Un programme britannique – similaire à celui lancé à New York à l’automne dernier – commencera à séquencer le génome de 100 000 bébés cette année afin de déterminer si le dépistage d’un large éventail de maladies chez les nouveau-nés est bénéfique, mais certains experts estiment que cette pratique pourrait s’avérer contraire à l’éthique.

 

Faits marquants

  • Le programme sur le génome du nouveau-né est une initiative britannique menée par Genomics England, un organisme géré par le gouvernement du Royaume-Uni, qui commencera cette année à séquencer le génome de 200 000 nouveau-nés en Angleterre sur une période de deux ans.
  • Ce programme de 126 millions de dollars, qui sera géré par le National Health Service (NHS), financé par le gouvernement du pays, permettra aux parents d’opter pour les tests, qui permettront de dépister environ 200 maladies génétiques, soit davantage que ce que les tests traditionnels permettent déjà de dépister.
  • Selon le site web de l’étude, le Royaume-Uni prévoit de mettre en œuvre cette étude pour aider à traiter les maladies qui nécessitent une détection précoce pour avoir les meilleures chances de vivre en bonne santé, et aidera finalement le gouvernement à décider si le dépistage d’un large éventail de maladies chez les bébés est bénéfique.
  • Un projet similaire a été lancé aux États-Unis en septembre 2022 : l’étude Guardian.
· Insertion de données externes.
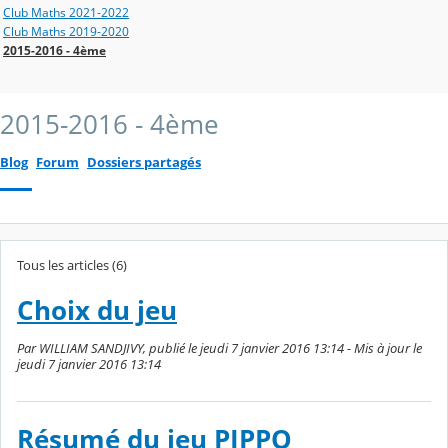
Club Maths 2021-2022
Club Maths 2019-2020
2015-2016 - 4ème
2015-2016 - 4ème
Blog
Forum
Dossiers partagés
Tous les articles (6)
Choix du jeu
Par WILLIAM SANDJIVY, publié le jeudi 7 janvier 2016 13:14 - Mis à jour le
jeudi 7 janvier 2016 13:14
Résumé du jeu PIPPO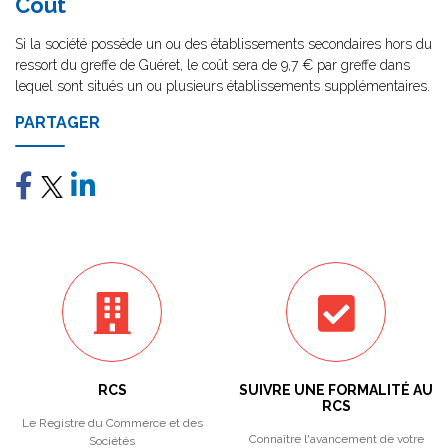
Coût
Si la société possède un ou des établissements secondaires hors du
ressort du greffe de Guéret, le coût sera de 9,7 € par greffe dans
lequel sont situés un ou plusieurs établissements supplémentaires.
PARTAGER
RCS
SUIVRE UNE FORMALITÉ AU
RCS
Le Registre du Commerce et des
Connaître l'avancement de votre
Sociétés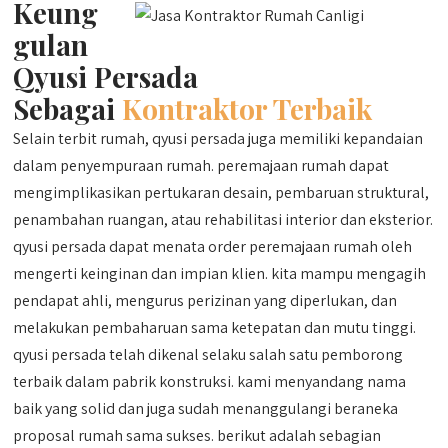
Keung
gulan
Qyusi Persada
Sebagai
Kontraktor Terbaik
Selain terbit rumah, qyusi persada juga memiliki kepandaian
dalam penyempuraan rumah. peremajaan rumah dapat
mengimplikasikan pertukaran desain, pembaruan struktural,
penambahan ruangan, atau rehabilitasi interior dan eksterior.
qyusi persada dapat menata order peremajaan rumah oleh
mengerti keinginan dan impian klien. kita mampu mengagih
pendapat ahli, mengurus perizinan yang diperlukan, dan
melakukan pembaharuan sama ketepatan dan mutu tinggi.
qyusi persada telah dikenal selaku salah satu pemborong
terbaik dalam pabrik konstruksi. kami menyandang nama
baik yang solid dan juga sudah menanggulangi beraneka
proposal rumah sama sukses. berikut adalah sebagian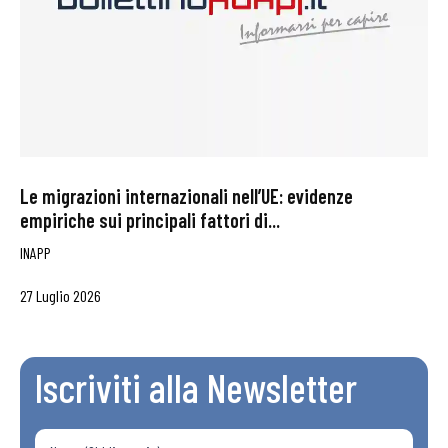
Le migrazioni internazionali nell’UE: evidenze
empiriche sui principali fattori di...
INAPP
27 Luglio 2026
Iscriviti alla Newsletter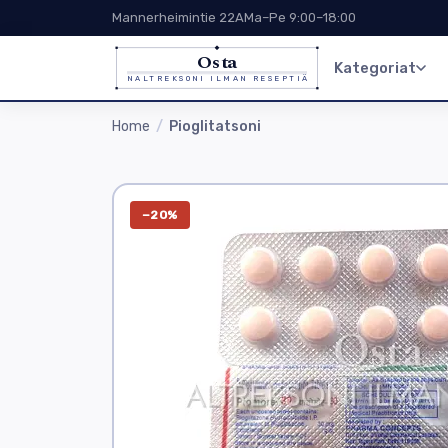
Mannerheimintie 22A
Ma–Pe 9:00–18:00
Osta
Kategoriat
NALTREKSONI ILMAN RESEPTIÄ
Home
Pioglitatsoni
−20%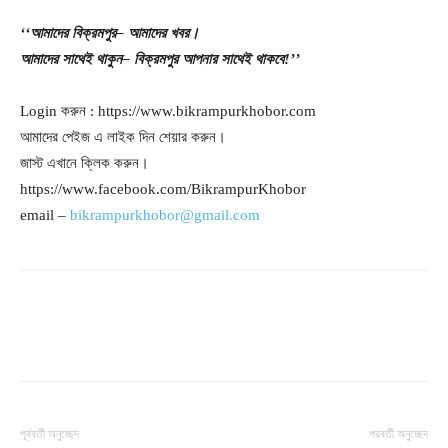
‘‘আমাদের
বিক্রমপুর
– আমাদের
খবর।
আমাদের
সাথেই
থাকুন
– বিক্রমপুর
আপনার
সাথেই
থাকবে
!’’
Login করুন : https://www.bikrampurkhobor.com
আমাদের পেইজ এ লাইক দিন শেয়ার করুন।
জাস্ট এখানে ক্লিক করুন।
https://www.facebook.com/BikrampurKhobor
email –
bikrampurkhobor@gmail.com
পূর্ববর্তী অনুচ্ছেদ
পরবর্তী অনুচ্ছেদ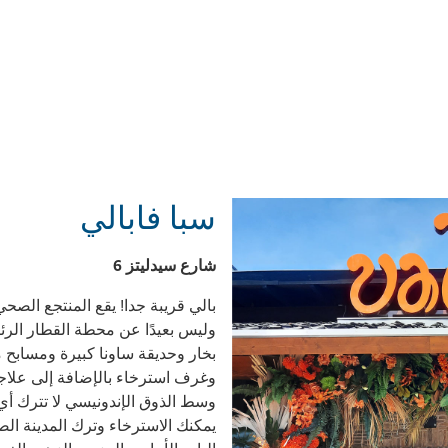
سبا فابالي
شارع سيدليتز 6
بخار وحديقة ساونا كبيرة ومساب
وغرف استرخاء بالإضافة إلى علاجا
وسط الذوق الإندونيسي لا تترك أي
يمكنك الاسترخاء وترك المدينة ا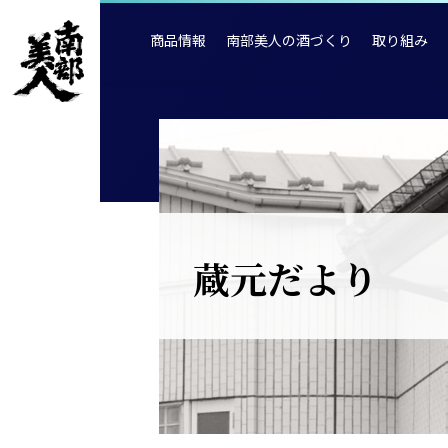
商品情報
南部美人の酒づくり
取り組み
蔵元だより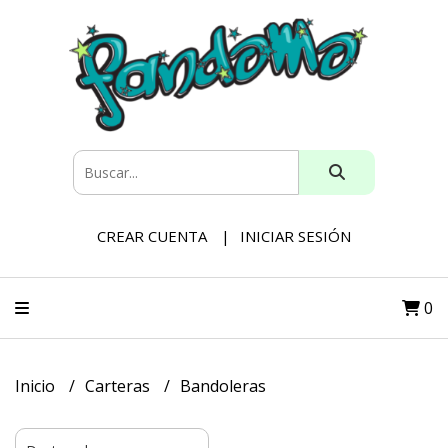
CREAR CUENTA
INICIAR SESIÓN
0
Inicio
Carteras
Bandoleras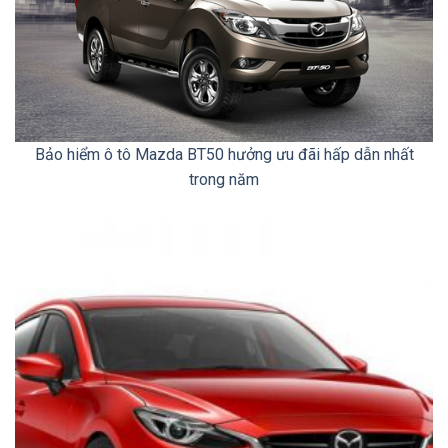
Bảo hiểm ô tô Mazda BT50 hưởng ưu đãi hấp dẫn nhất
trong năm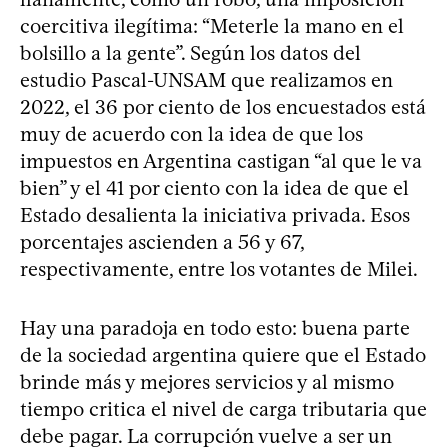
coercitiva ilegítima: “Meterle la mano en el
bolsillo a la gente”. Según los datos del
estudio Pascal-UNSAM que realizamos en
2022, el 36 por ciento de los encuestados está
muy de acuerdo con la idea de que los
impuestos en Argentina castigan “al que le va
bien” y el 41 por ciento con la idea de que el
Estado desalienta la iniciativa privada. Esos
porcentajes ascienden a 56 y 67,
respectivamente, entre los votantes de Milei.
Hay una paradoja en todo esto: buena parte
de la sociedad argentina quiere que el Estado
brinde más y mejores servicios y al mismo
tiempo critica el nivel de carga tributaria que
debe pagar. La corrupción vuelve a ser un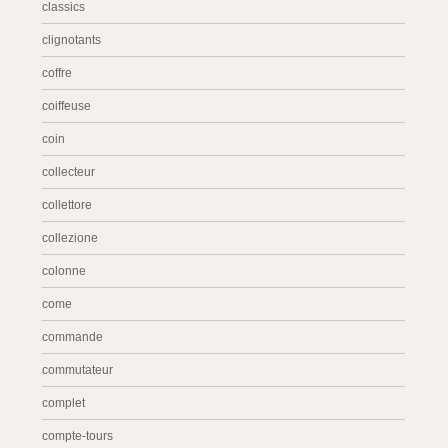
classics
clignotants
coffre
coiffeuse
coin
collecteur
collettore
collezione
colonne
come
commande
commutateur
complet
compte-tours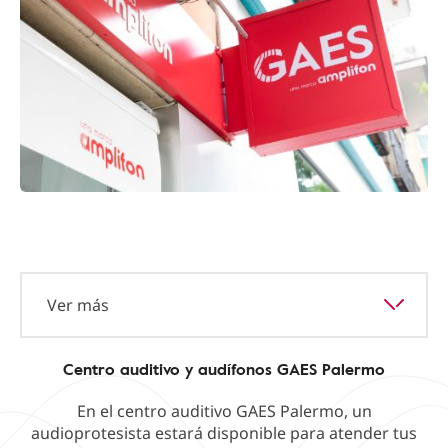
Ver más
Centro auditivo y audífonos GAES Palermo
En el centro auditivo GAES Palermo, un
audioprotesista estará disponible para atender tus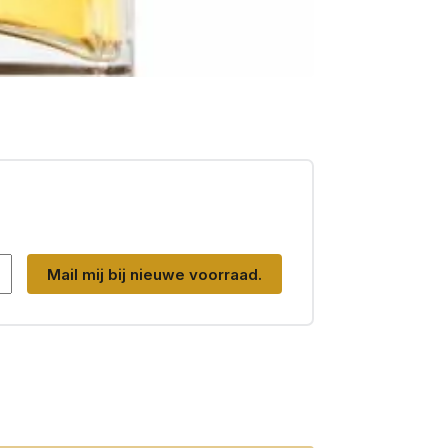
Mail mij bij nieuwe voorraad.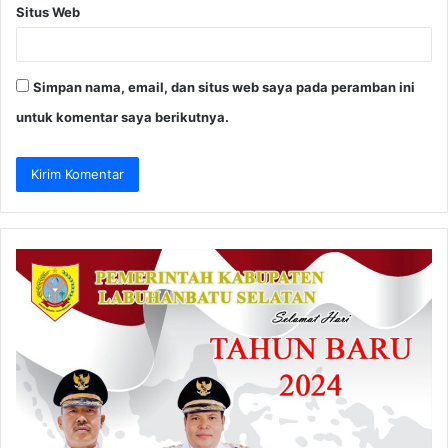
Situs Web
Simpan nama, email, dan situs web saya pada peramban ini
untuk komentar saya berikutnya.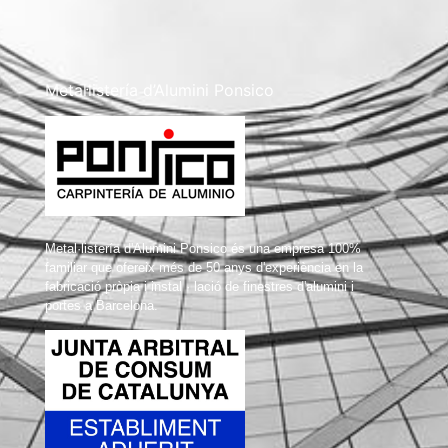
Metal·listería d’Alumini Ponsico
Metal·listería d'Alumini Ponsico és una empresa 100%
familiar que ofereix més de 50 anys d'experiència en la
fabricació pròpia i instal · lació de finestres d'alumini i
portes a Barcelona.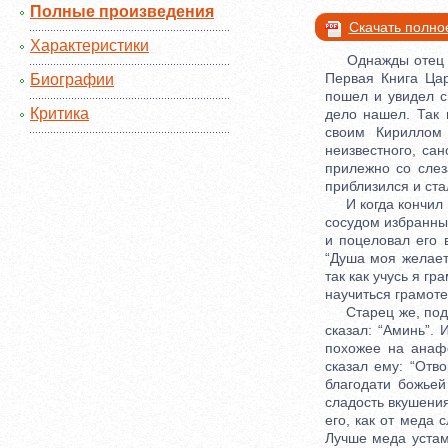
Полные произведения
Скачать полно
Характеристики
Однажды отец пос
Первая Книга Цар
Биографии
пошел и увидел с
Критика
дело нашел. Так
своим Кириллом 
неизвестного, са
прилежно со слез
приблизился и стал
И когда кончил мо
сосудом избранным
и поцеловал его 
“Душа моя желает 
так как учусь я гр
научиться грамоте
Старец же, подня
сказал: “Аминь”.
похожее на анафо
сказал ему: “Отв
благодати божьей
сладость вкушения
его, как от меда 
Лучше меда устам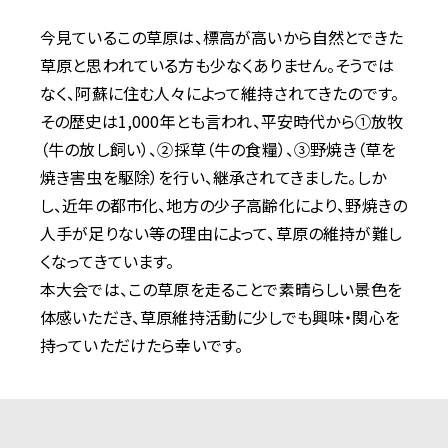
た。
今見ているこの草原は、標高が高いから自然とできた
2026.02.19
草原と思われている方も少なくありません。そうでは
【ショートコース満員御礼】
なく、阿蘇に住む人々によって維持されてきたのです。
ショートコースについて定員に達したためエントリーを締め切りまし
その歴史は1,000年とも言われ、平安時代から①放牧
た。たくさんのご応募ありがとうございました。
ロングコースは一般が2/20（金）、草原維持・トレイルワーク・野焼き
（牛の放し飼い）、②採草（牛の食糧）、③野焼き（草を
ボランティアエントリーが2/27（金）締切です。
焼き害虫を駆除）を行い、継承されてきました。しか
→
エントリー
し、近年の都市化、地方の少子高齢化により、野焼きの
人手が足りない等の理由によって、草原の維持が難し
2026.02.17
くなってきています。
【HIP CARRIERSのご応募ありがとうございました】
本大会では、この草原を走ることで素晴らしい景色を
HIP CARRIERSの募集を終了しました。ボランティアスタッフは募集
中です。
体感いただき、草原維持活動に少しでも興味・関心を
→
ボランティア応募フォーム
持っていただけたら幸いです。
2026.02.09
【ボランティアスタッフ募集】
大会を一緒に盛り上げて頂けるボランティアスタッフを募集していま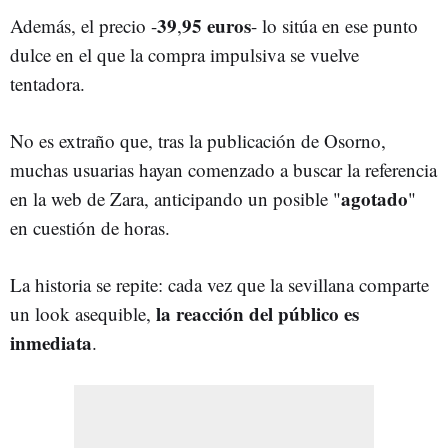
39
95 euros
Además, el precio -
,
- lo sitúa en ese punto
dulce en el que la compra impulsiva se vuelve
tentadora.
No es extraño que, tras la publicación de Osorno,
muchas usuarias hayan comenzado a buscar la referencia
agotado
en la web de Zara, anticipando un posible "
"
en cuestión de horas.
La historia se repite: cada vez que la sevillana comparte
la reacción del público es
un look asequible,
inmediata
.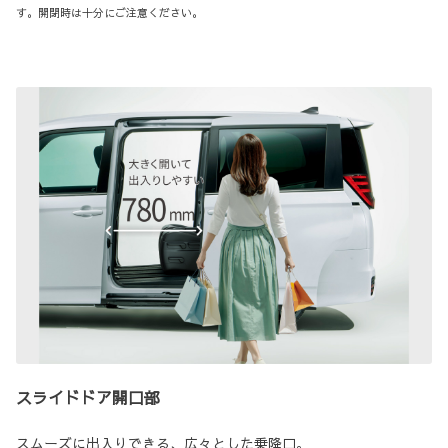
す。開閉時は十分にご注意ください。
スライドドア開口部
スムーズに出入りできる、広々とした乗降口。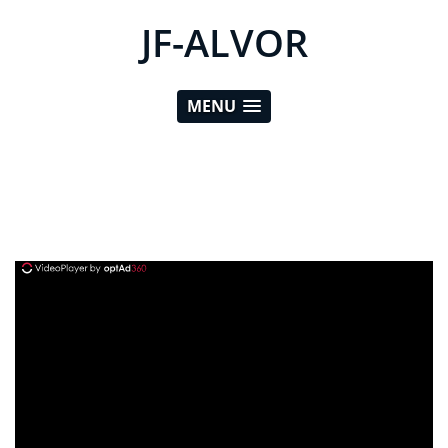
JF-ALVOR
MENU
ad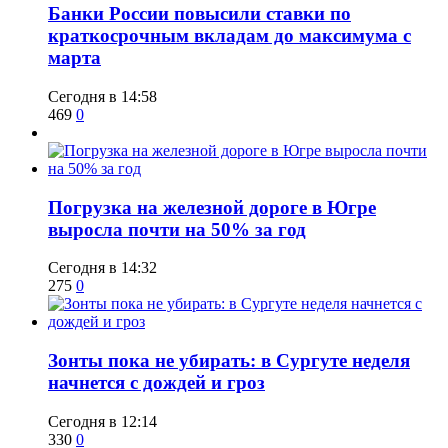
​Банки России повысили ставки по
краткосрочным вкладам до максимума с
марта
Сегодня в 14:58
469
0
​Погрузка на железной дороге в Югре
выросла почти на 50% за год
Сегодня в 14:32
275
0
​Зонты пока не убирать: в Сургуте неделя
начнется с дождей и гроз
Сегодня в 12:14
330
0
Il s’agit d’un programme de recherche de quatre ans qui permettra de tester 100 000 nouveau-nés dans la ville de New York pour détecter environ 160 troubles pouvant être traités.

 

Contexte clé

Le Royaume-Uni utilise un test sanguin standardisé par piqûre au talon pour les nouveau-nés âgés d’environ cinq jours, qui permet de dépister neuf maladies rares, telles que la drépanocytose, la mucoviscidose, les maladies métaboliques héréditaires et l’hyperthyroïdie congénitale. Aux États-Unis, tous les États exigent que les nouveau-nés fassent l’objet d’un dépistage de plusieurs dizaines de troubles génétiques, métaboliques et développementaux, dont la phénylcétonurie, la drépanocytose, les cardiopathies congénitales graves et la perte d’audition – les troubles testés varient d’un État à l’autre. Le séquençage génomique offre un dépistage élargi et plus avancé que les tests de piqûre au talon, mais il n’est pas sans susciter des controverses.

 

Critique principale

Le Hastings Report, une revue à comité de lecture qui explore les questions éthiques en médecine, a noté en 2018 qu’étant donné que de nombreuses maladies génétiques ne peuvent être traitées et que les conséquences sur la santé d’un grand nombre de mutations sont inconnues, il convient d’être prudent avant de mettre en œuvre un dépistage génomique à grande échelle, en notant que les preuves à ce jour « ne soutiennent pas le séquençage génomique de tous les bébés à la naissance ». Les inquiétudes sont nées en partie du fait que même si un patient est porteur d’un certain gène ou d’une certaine mutation génétique, cela ne garantit pas qu’il développera la maladie, selon la bibliothèque de médecine des États-Unis (U.S. Library of Medicine). Le séquençage du génome permettant de dépister des milliers de maladies, certains membres du public craignent que l’accès à tous les risques potentiels pour la santé (même s’ils ne se produisent pas) soit préjudiciable, selon les conclusions d’un rapport publié par Genomics England. Frances Flinter, professeure de génétique clinique et bioéthicienne travaillant pour le NHS, craint que ce type de recherche ne soit un « pas vers l’inconnu ». « Nous ne devons pas nous précipiter pour utiliser cette technologie avant que la science et l’éthique ne soient prêtes », a-t-elle déclaré dans un communiqué adressé au Science Media Centre (un service de presse indépendant créé à la suite d’un rapport du Parlement britannique). « Ce programme de recherche pourrait apporter des éléments nouveaux et importants sur ces deux points. Nous espérons simplement que la question de savoir si nous devrions le faire est toujours ouverte. »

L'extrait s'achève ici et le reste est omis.